Namun, secara sederhana, dapat didefinisikan sebagai sikap [seseorang] yang
berpegang teguh pada prinsip (par excellence prinsip agama) dan mempertahankan
keyakinan itu. Menurut Encyclopaedia of the Social Sciences (1968), fundamentalisme
adalah gerakan agresif dan konservatif di lingkungan gereja Kristen Protestan
di Amerika Serikat yang berkembang dalam dasawarsa sesudah Perang Dunia I.

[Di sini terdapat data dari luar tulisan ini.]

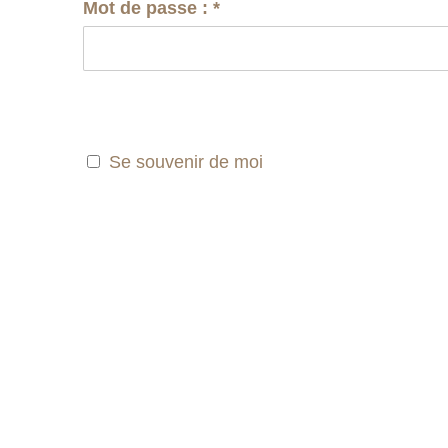
Mot de passe :
*
Se souvenir de moi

Gerakan ini tercetus terutama di lingkungan gereja baptist, desciple dan
presbyterian yang memperoleh dukungan dari kalangan atau kelompok kependetaan
lainnya dengan WJ. Bryan sebagai tokohnya.
Martin E. Marty
mengemukakan sikap atau gerakan dapat dikategorikan sebagai fundamentalisme
apabila memenuhi empat prinsip. Pertama, fundamentalisme bersifat
oppositionalism (paham perlawanan), yaitu sikap atau gerakan yang selalu
melawan terhadap hal (baik ide sekulerisme maupun modernisme) yang bertentangan
dan mengancam eksistensi agama.Kedua, fundamentalisme bersifat
penolakan terhadap paham hermeneutika, yakni penolakan terhadap sikap kritis
atas teks dan interpretasinya. Ketiga, fundamentalisme bersifat
menolak terhadap paham pluralisme dan relativisme yang keduanya dihasilkan dari
pemahaman agama yang keliru. Keempat, fundamentalisme bersifat menolak terhadap
paham sosiologis dan historis, yakni perkembangan historis dan sosiologis telah
membawa manusia semakin jauh dari doktrin literal kitab suci.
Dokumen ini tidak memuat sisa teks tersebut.